What is required →
Please restate word for word only the lines that start at the one containing "Save up to 50%" and continue to the final line of the material.

Information provided →
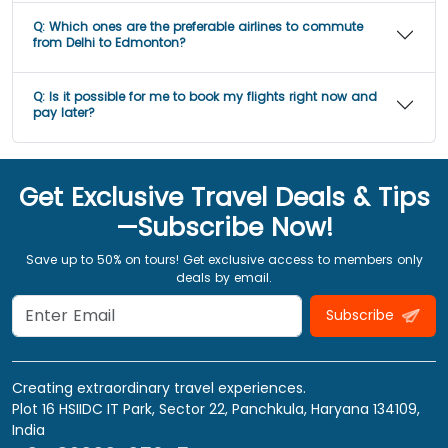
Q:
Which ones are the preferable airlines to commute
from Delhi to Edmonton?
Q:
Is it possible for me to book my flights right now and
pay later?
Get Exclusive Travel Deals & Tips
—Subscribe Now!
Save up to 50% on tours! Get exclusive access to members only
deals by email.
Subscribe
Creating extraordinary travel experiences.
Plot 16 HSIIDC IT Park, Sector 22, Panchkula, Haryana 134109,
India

Problem solution →
Save up to 50% on tours! Get exclusive access to members only
deals by email.
Subscribe
Creating extraordinary travel experiences.
Plot 16 HSIIDC IT Park, Sector 22, Panchkula, Haryana 134109,
India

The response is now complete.